The answer given by itowlson covers pretty well most part of the question. I will now deal with the very last paragraph as simply as I can.

Inheritance should be implemented for reuse, for your derived class to be reused in old code, not for your class reusing parts of the base class (you can use aggregation for that).

From that standpoint, if you have a class that is to be used on new code with some new funtionality, but should be used transparently as a former class, then inheritance is your solution. New code can use the new functionality and old code will seamlessly use your new objects.

While this is the general intention, there are some common pitfals, the line here is subtle and your question is about precisely that line. If you have a collection of objects of type base, that should be because those objects are meant to be used only with base's methods. They are 'bases', behave like bases.
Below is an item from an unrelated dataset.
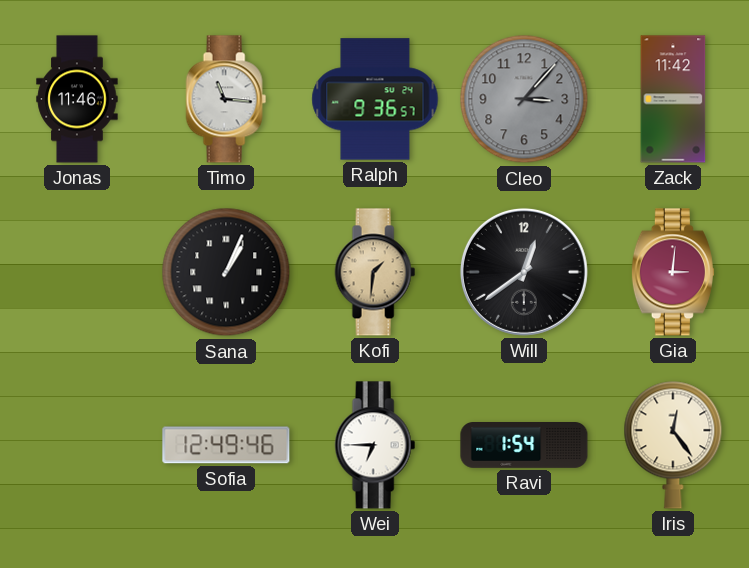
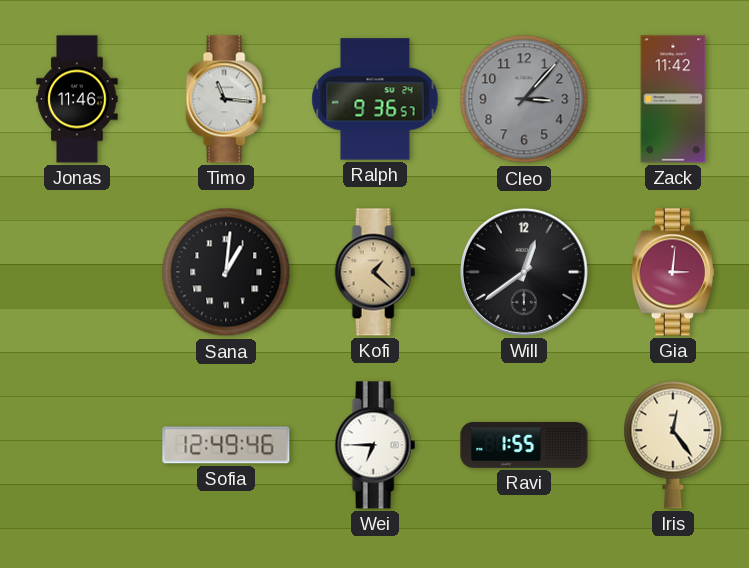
Sana: 1:04 -> 1:01
Kofi: 1:31 -> 1:22
Ravi: 1:54 -> 1:55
Using techniques as 'instanceof' or downcasts (dynamic_cast<>() in C++) to detect the real runtime type is something that I would flag in a code review and only accept after having the programmer explain to great detail why any other option is worse than that solution. I would accept it, for example, in itowlson's answer under the premises that the information is not available with the given operations in base. That is, the base type does not have any method that would offer enough information for the caller to determine the color. And if it does not make sense to include such operation: besides the prepresentation color, are you going to perform any operation on the objects based on that same information? If logic depends on the real type, then the operation should be in base class to be overriden in derived classes. If that is not possible (the operation is new and only for some given subtypes) there should at least be an operation in the base to allow the caller to determine that a downcast will not fail. And then again, I would really require a sound reason for the caller code to require knowledge of the real type. Why does the user want to see it in different colors? Will the user perform different operations on each one of the types?

If you endup requiring to use code to bypass the type system, your design has a strange smell to it. Of course, never say never, but you can surely say: avoid depending on instanceof or downcasts for logic.